───── Data to process

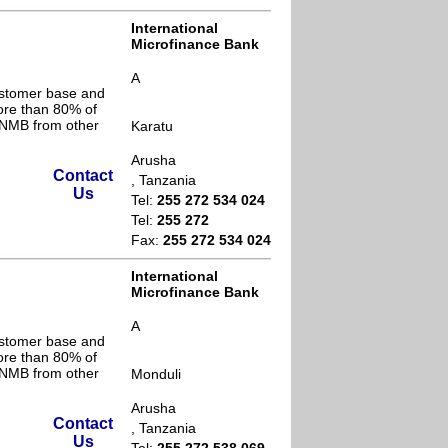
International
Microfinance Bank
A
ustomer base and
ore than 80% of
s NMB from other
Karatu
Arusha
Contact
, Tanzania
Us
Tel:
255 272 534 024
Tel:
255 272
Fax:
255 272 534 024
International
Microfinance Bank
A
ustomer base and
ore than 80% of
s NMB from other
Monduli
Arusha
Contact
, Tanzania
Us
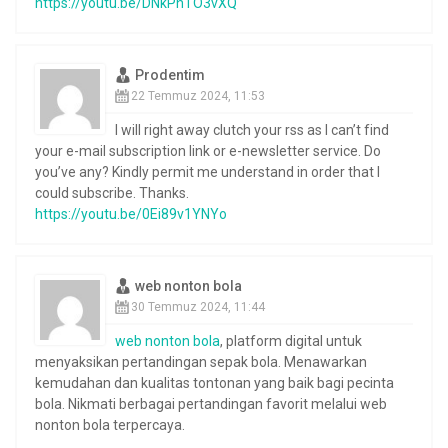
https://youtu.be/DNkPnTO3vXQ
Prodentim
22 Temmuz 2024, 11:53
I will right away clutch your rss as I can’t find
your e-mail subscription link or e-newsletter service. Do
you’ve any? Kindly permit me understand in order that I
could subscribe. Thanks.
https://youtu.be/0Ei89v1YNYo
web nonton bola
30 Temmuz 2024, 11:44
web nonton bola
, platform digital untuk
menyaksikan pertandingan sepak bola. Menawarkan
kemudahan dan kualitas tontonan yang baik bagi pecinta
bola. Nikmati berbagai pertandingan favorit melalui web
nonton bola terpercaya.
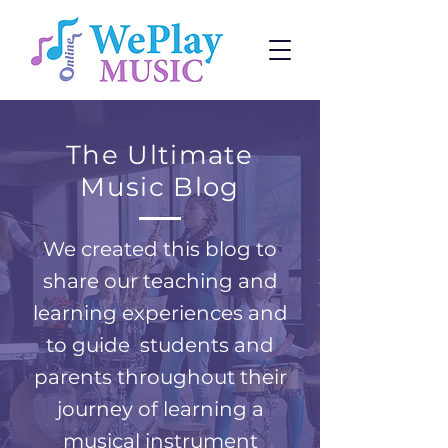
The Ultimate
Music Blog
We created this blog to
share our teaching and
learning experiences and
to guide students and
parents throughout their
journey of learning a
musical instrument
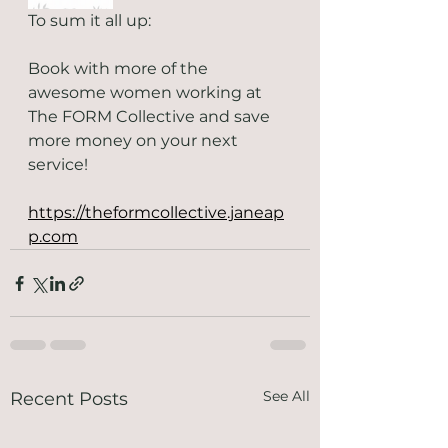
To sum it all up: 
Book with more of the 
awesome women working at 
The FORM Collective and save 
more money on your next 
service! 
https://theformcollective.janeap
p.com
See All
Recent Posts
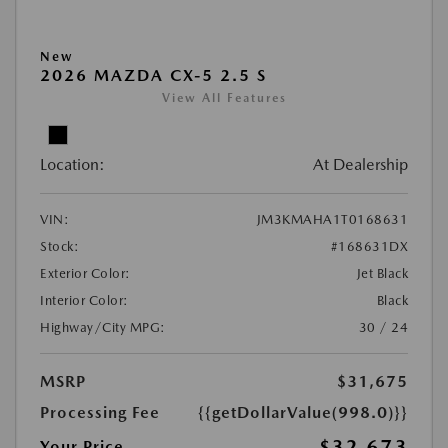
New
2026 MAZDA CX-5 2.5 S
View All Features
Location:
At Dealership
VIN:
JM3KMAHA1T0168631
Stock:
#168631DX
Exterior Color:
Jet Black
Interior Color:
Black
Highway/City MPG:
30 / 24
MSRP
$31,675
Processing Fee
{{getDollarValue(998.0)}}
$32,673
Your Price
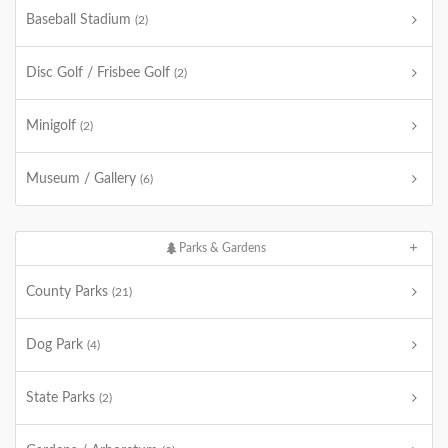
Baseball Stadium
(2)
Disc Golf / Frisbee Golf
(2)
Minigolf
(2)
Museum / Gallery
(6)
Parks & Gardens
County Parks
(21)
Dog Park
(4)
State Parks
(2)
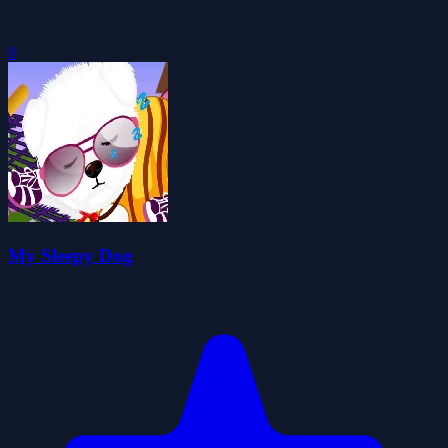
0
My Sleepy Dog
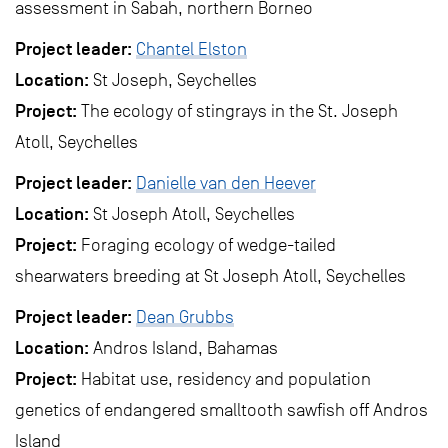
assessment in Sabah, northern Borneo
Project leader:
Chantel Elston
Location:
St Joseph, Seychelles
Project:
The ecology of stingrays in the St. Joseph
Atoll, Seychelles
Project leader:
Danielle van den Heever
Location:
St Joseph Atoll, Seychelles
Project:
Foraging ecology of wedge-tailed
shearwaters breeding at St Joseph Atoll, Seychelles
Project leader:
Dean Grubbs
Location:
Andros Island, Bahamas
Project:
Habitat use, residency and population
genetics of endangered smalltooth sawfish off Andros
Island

──────────

Your goal:
Please give the number of lines in the entries that contain the word "https", and nothing besides it.

Answer to this problem:
3